Inheriting someone else’s child probably wasn’t in your picture-perfect family of the future, right?
When you think of your picture perfect family, you might not have imagined that you’d be seeking advice on step parenting, but if your significant other has a child – or children – from a previous relationship, you might be trying to find some step parenting advice to help you with your new role. How do you deal with this transition, develop a relationship with the child and keep it cool with his other parent? Nikki Sulaica, a psychologist with Henry Ford Health System’s Behavioral Health Services, offers her top 10 step parenting tips on how to develop a positive relationship with your new stepchild.
Have realistic expectations. For her first bit of advice for step parents, Sulaica recommends that new stepparents head into the relationship with their stepkids with an open mind. Realize that the kid may not be your best friend at first.
“You have to keep it realistic,” she says. “It might not be rainbows and sunshine. Don’t go into it just assuming the child has to see (you) as a parent figure and that they have to like (you).”
Keep it low pressure. “If the child can see you as someone who has their best interest in mind, it is more likely that they will see you as positive,” she says. Stepparents can’t expect an instant relationship, nor can they force one, so be sure to keep the pressure off and in time, the child might warm up.
Take away their ammunition. Sulaica stresses to take away all reasons a child may not want to have a connection with their stepparent. Promoting a relationship with a child, keeping a positive outlook on their parents and having tons of patience are key pieces of advice for step parents.
“Kids can pick up on where your intention is at, so if a kids sees a stepparent treating their parents well, they pick up on it,” she says.
Don’t take things personally. Just because your stepchild isn’t into this whole “stepchild” label doesn’t mean that he doesn’t like you. He might have some unresolved issues to work out before he opens up. “A lot of kids are initially resistant, not because their stepparents are bad, but because they are still healing from the divorce of their parents,” Sulaica says.
Acknowledge the loss of a lost parent. If you find yourself in the unfortunate situation of coming into a family that lost a parent, remember this key piece of step parenting advice: acknowledge the child’s loss and give honor to that family member.
“You are not replacing the family member,” Sulaica explains. “You are really redefining the family unit. It’s key to do new things so that the family structure is new and different – so that it’s created together.”
Make time for the kids. It’s a unique relationship and making time for it is important. “The grass is greenest when you water it,” Sulaica says. Once you have earned the relationship with the child, you must make the time to spend with the child and talk about things going on in the family if you want the relationship to continue to grow, she adds.

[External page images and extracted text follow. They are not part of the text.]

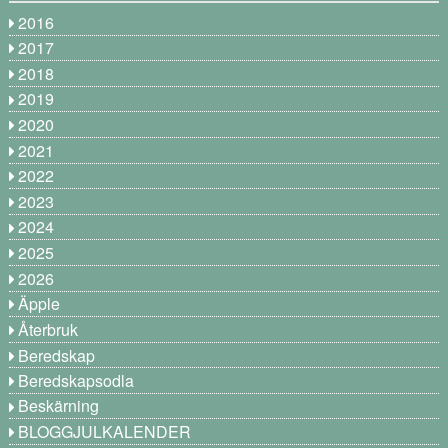
2016
2017
2018
2019
2020
2021
2022
2023
2024
2025
2026
Äpple
Återbruk
Beredskap
Beredskapsodla
Beskärning
BLOGGJULKALENDER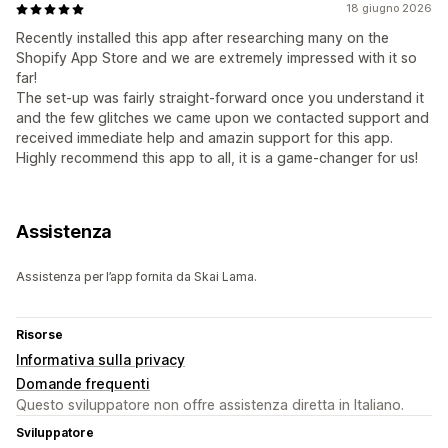
18 giugno 2026
Recently installed this app after researching many on the
Shopify App Store and we are extremely impressed with it so
far!
The set-up was fairly straight-forward once you understand it
and the few glitches we came upon we contacted support and
received immediate help and amazin support for this app.
Highly recommend this app to all, it is a game-changer for us!
Assistenza
Assistenza per l’app fornita da Skai Lama.
Risorse
Informativa sulla privacy
Domande frequenti
Questo sviluppatore non offre assistenza diretta in Italiano.
Sviluppatore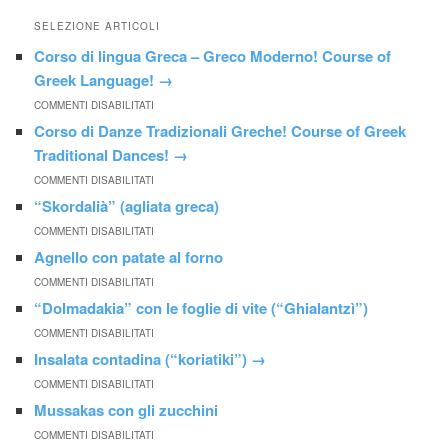
SELEZIONE ARTICOLI
Corso di lingua Greca – Greco Moderno! Course of
Greek Language!
→
COMMENTI DISABILITATI
Corso di Danze Tradizionali Greche! Course of Greek
Traditional Dances!
→
COMMENTI DISABILITATI
“Skordalià” (agliata greca)
COMMENTI DISABILITATI
Agnello con patate al forno
COMMENTI DISABILITATI
“Dolmadakia” con le foglie di vite (“Ghialantzì”)
COMMENTI DISABILITATI
Insalata contadina (“koriatiki”)
→
COMMENTI DISABILITATI
Mussakas con gli zucchini
COMMENTI DISABILITATI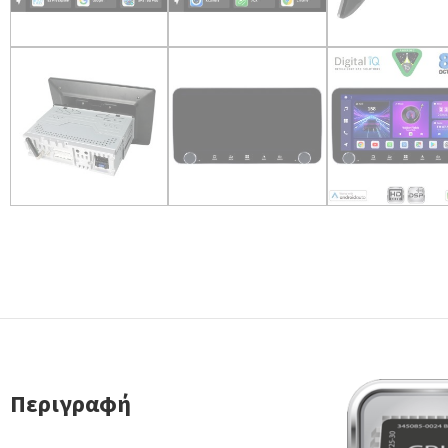
Περιγραφή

Avoid creating competition with the other parent. It’s true, you aren’t their parent and that might come up at some point. Sulaica offers this as one of her step parenting tips: Get that conversation out of the way early by explaining that you care about them, but are not trying to take the place of their mom or dad. She also adds that a stepparent should avoid speaking ill of the other parent, especially in front of older kids.
“They’ve got alliances with both parents and that can get messy,” she says. “If you don’t have anything nice to say, don’t say anything at all.”
Keep meeting the other parent low stress. Avoid inviting your stepson’s mom or dad over to the house. Instead, invite them out for a fun family activity on neutral ground. It prevents the awkward interactions and keeps it low pressure for the parent.
“(This way), it’s not all about meeting the other person, it’s about doing something together,” Sulaica explains. “A side-effect of the activity is that you get to connect with one another.”
Work as a team when it comes to discipline. Should step parents discipline a child? That’s a common question and concern. Even if you’re taking on a type of parenting role, they shouldn’t be providing the primary discipline. That should come from mom and dad and the step parent should follow suit, Sulaica explains. If you are at the point in the relationship when the child approaches you with sensitive information, it’s important to thank them for coming to you, but explain you must tell mom and dad because you are part of their team.
If you can’t get along with the other parent, keep if short. It’s the final piece of step parenting advice. If you have tried everything, but still can’t get along with the other parent, don’t force it. Keep time with that parent short and sweet. “Try to mend as much as possible, but if you can’t have any positive interaction, and that totally happens, you really need to minimize interactions,” Sulaica says.